About two weeks ago, I was dancing onstage in a ballet recital — at a week shy of age 58.  Godlove let me bond with my troupe, mainly teenage girls and twenty-something women.  There was a moment in the dressing room when all nine of us gathered around my phone, which was playing the one disjointed moment of our dance.  “We lunge there,” I said, “on the low note.”  I’ll never forget the solemn way their eyes met mine, not because I’m old and bossy, but because we needed unity and they trusted my cue.

We aced it.

Performing (on right)

Warming up before dressed rehearsal (on right)

The weekend before, three sober women friends and had I attempted Mount Adams — a 12K’ volcano four hours’ drive from home.  Thunderstorms forced us to camp at the trailhead rather than base camp and shoot for the summit the next day, when high winds and whiteout above 9K’ turned us back.  Still, we had a blast getting rained on, climbing, and taking turns “losing enthusiasm” as we tried to find shelter from the icy winds.  Here are three of us at 9K’ pulling our “bikini bitches” stunt of pretending it’s not frickin’ FREEZING just long enough for photos.

Suck in tummy award to me, center 😉

The day after my recital, I climbed Mailbox Peak, a 4K’ gain, with my friend Sally and brand new boyfriend, Tommie.  (That’s right, after years of tortuous dating, I finally met the right guy. ❤   More later.)

Then, just a few days ago, I summited a backcountry wilderness peak, Mount Daniel, with just Sally.  The two of us camped at a frozen lake and navigated this route in partial white-out:

Mount Daniel east peak via SE Ridge .

Our route followed the ridge above Sally’s head!

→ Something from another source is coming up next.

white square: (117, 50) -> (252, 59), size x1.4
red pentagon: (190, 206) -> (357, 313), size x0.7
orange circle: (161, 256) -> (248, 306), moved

But it’s not all been ballet, boyfriend, and beauteous mountains!  Life happened, too.  My house’s sewer system went kaput, upsetting my — er — delicate financial balance.  To safeguard that balance, I had, in previous weeks, overtaxed my gift for writing, agreeing to edit super-human quantities of text amid an already full work schedule and to conduct and write up an NDE interview for the Seattle IANDS Newsletter.

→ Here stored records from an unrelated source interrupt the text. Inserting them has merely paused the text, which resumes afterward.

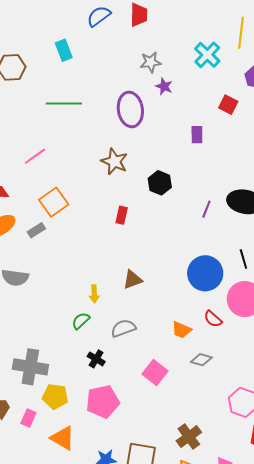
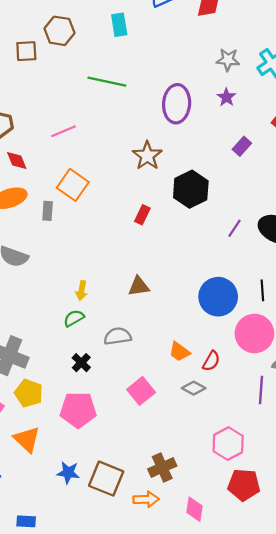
gray star: (151, 62) -> (228, 60), moved
purple star: (164, 86) -> (226, 97), moved
purple rectangle: (197, 135) -> (242, 146), turned 30
black hexagon: (160, 183) -> (191, 189), size x1.4
orange square: (54, 202) -> (73, 185), turned -32
gray rectangle: (36, 230) -> (48, 211), turned -66
yellow arrow: (94, 294) -> (82, 291), moved
red semicircle: (213, 319) -> (211, 361), moved, turned -114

Long story short: I’ve been so busy savoring/exploiting the flowers of sobriety that I’ve neglected to water their roots.

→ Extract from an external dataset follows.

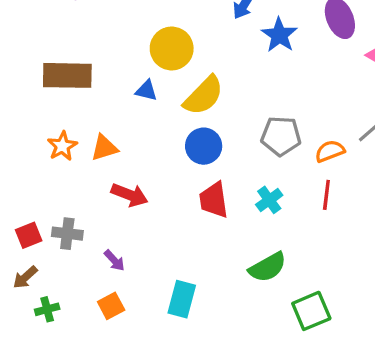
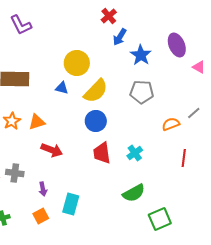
gray pentagon: (281, 136) -> (142, 92), moved
red line: (326, 195) -> (184, 158), moved
purple arrow: (114, 260) -> (43, 189), turned 32
cyan rectangle: (182, 299) -> (71, 204), moved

I should know better.  Around me, dear friends I never dreamed would die or get hooked on alprazolam (Xanax) are doing just that.  One, a former drug and alcohol counselor, is a ghost of his former self, with hollowed-out eyes and tales of demons.  The other, who landed his dream life — wife, kids, big house in the burbs — became addicted to anti-anxiety meds prescribed for his stress over huge mortgage and daycare payments.

How did these friends change from the happy, joyous, and free sober people I knew fifteen years ago in AA meetings?  Both got “too well” for AA — the same tempting path I’ve wandered down these past weeks.

Ironically, the same drive that energizes me to pursue so many activities and take on added responsibilities can kill me if not balanced with humility before my god.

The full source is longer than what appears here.